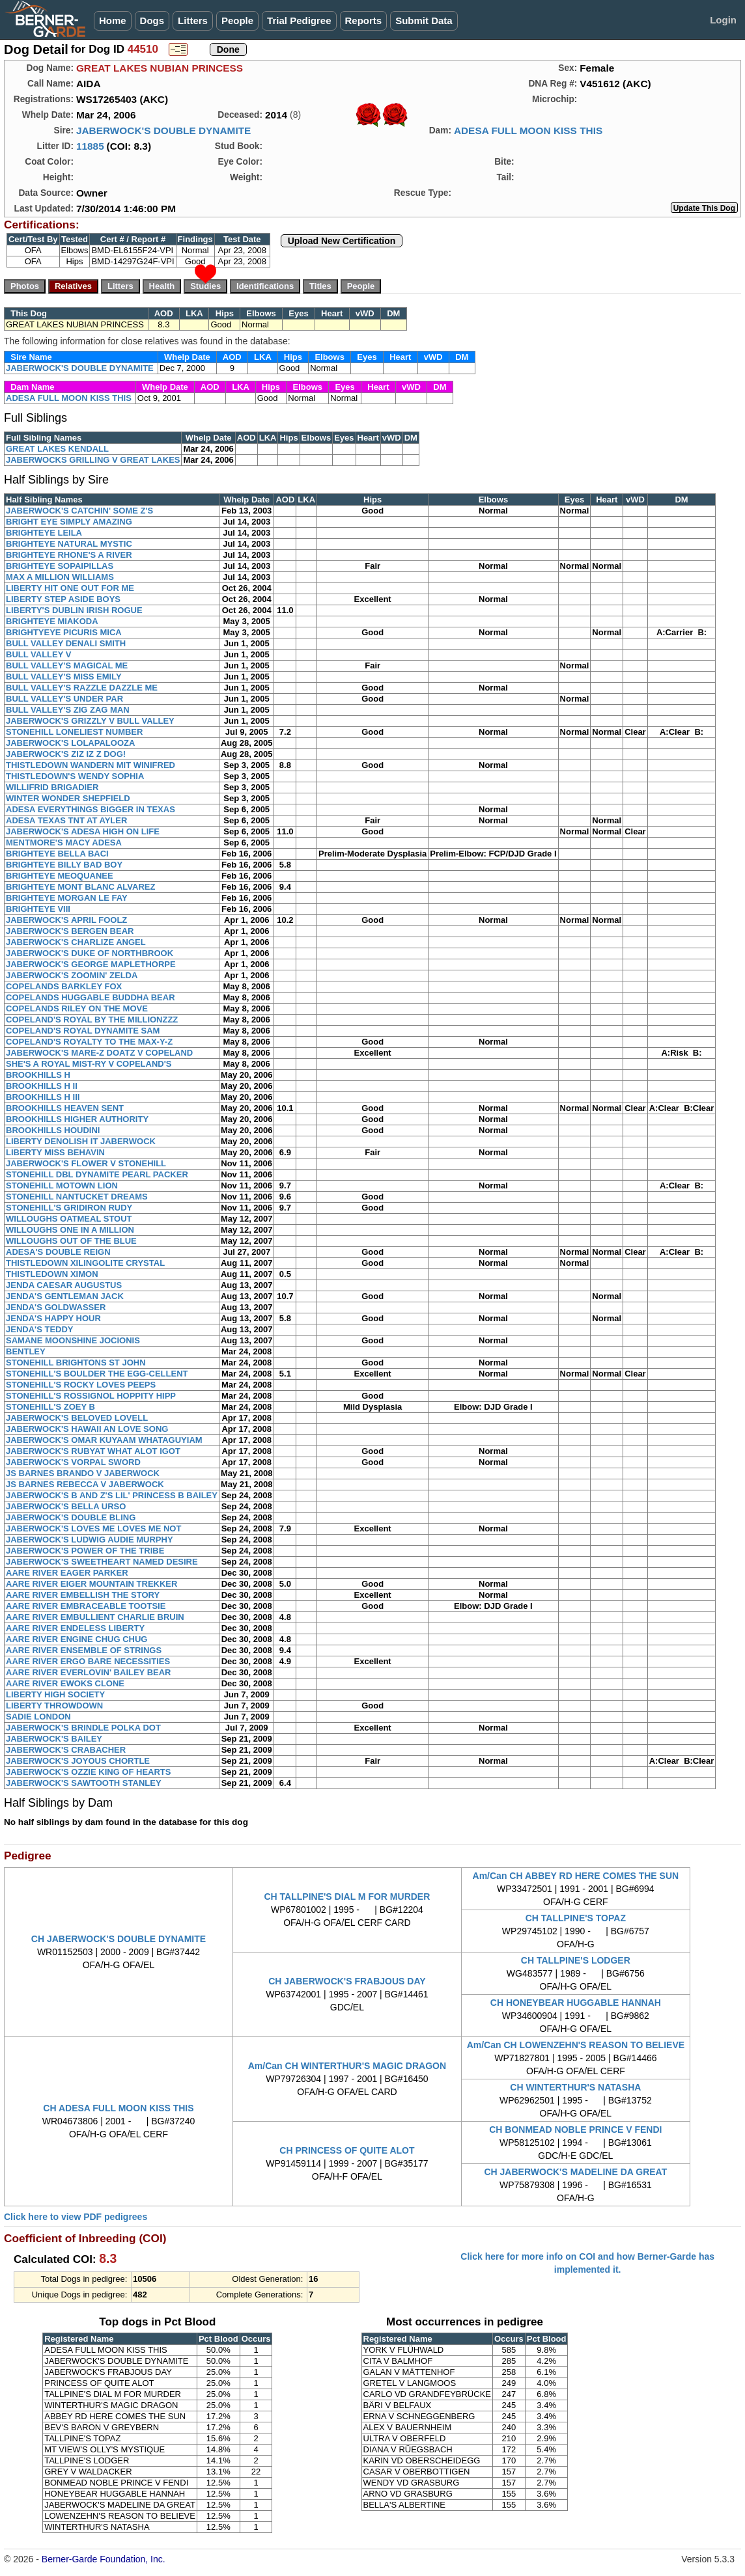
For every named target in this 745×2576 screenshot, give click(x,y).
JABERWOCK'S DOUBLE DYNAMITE (163, 130)
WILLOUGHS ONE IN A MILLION (70, 1230)
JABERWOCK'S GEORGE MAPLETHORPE (91, 964)
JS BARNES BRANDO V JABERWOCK (83, 1473)
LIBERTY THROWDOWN (54, 1705)
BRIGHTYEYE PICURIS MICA (64, 632)
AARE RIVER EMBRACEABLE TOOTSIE (85, 1606)
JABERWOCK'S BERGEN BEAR (70, 931)
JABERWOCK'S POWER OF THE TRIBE (85, 1550)
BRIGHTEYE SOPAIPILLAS (59, 566)
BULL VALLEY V (38, 654)
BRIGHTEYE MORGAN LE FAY (67, 898)
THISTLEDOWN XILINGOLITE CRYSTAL (85, 1263)
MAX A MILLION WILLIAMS (60, 577)
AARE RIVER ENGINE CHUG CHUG (76, 1639)
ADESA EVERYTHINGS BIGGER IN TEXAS (90, 809)
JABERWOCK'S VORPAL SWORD (73, 1462)
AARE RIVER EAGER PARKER (67, 1573)
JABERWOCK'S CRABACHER (66, 1750)
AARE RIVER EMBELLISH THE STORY (83, 1595)
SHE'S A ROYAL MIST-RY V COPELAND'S (88, 1064)
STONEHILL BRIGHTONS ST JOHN (76, 1362)
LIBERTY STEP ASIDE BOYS (63, 599)
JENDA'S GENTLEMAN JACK (65, 1296)
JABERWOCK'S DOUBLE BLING (70, 1517)
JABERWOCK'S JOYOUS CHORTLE (78, 1761)
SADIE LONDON (38, 1716)
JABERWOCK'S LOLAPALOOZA (70, 743)
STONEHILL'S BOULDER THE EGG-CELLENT (97, 1373)
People (237, 20)
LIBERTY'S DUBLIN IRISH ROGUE (74, 610)
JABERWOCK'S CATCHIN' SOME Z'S (79, 510)
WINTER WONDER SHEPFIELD (68, 798)
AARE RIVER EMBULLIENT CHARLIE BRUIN (95, 1617)
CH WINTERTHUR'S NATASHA (575, 2087)
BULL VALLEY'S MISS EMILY (64, 676)
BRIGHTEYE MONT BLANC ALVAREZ (80, 887)
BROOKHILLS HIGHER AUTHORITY (77, 1119)
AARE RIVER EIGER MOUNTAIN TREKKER (91, 1584)
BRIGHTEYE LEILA (44, 533)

☆ ☆ ☆ ☆ ☆ ☆ ☆

### Work order
Please give back exactly the lines of this listing beginning at the line with "JABERWOCK'S DOUBLE DYNAMITE (163, 130)" and ending with the line with "AARE RIVER ENGINE CHUG CHUG (76, 1639)", both included, and nothing else.

### Exercise response
JABERWOCK'S DOUBLE DYNAMITE (163, 130)
WILLOUGHS ONE IN A MILLION (70, 1230)
JABERWOCK'S GEORGE MAPLETHORPE (91, 964)
JS BARNES BRANDO V JABERWOCK (83, 1473)
LIBERTY THROWDOWN (54, 1705)
BRIGHTYEYE PICURIS MICA (64, 632)
AARE RIVER EMBRACEABLE TOOTSIE (85, 1606)
JABERWOCK'S BERGEN BEAR (70, 931)
JABERWOCK'S POWER OF THE TRIBE (85, 1550)
BRIGHTEYE SOPAIPILLAS (59, 566)
BULL VALLEY V (38, 654)
BRIGHTEYE MORGAN LE FAY (67, 898)
THISTLEDOWN XILINGOLITE CRYSTAL (85, 1263)
MAX A MILLION WILLIAMS (60, 577)
AARE RIVER ENGINE CHUG CHUG (76, 1639)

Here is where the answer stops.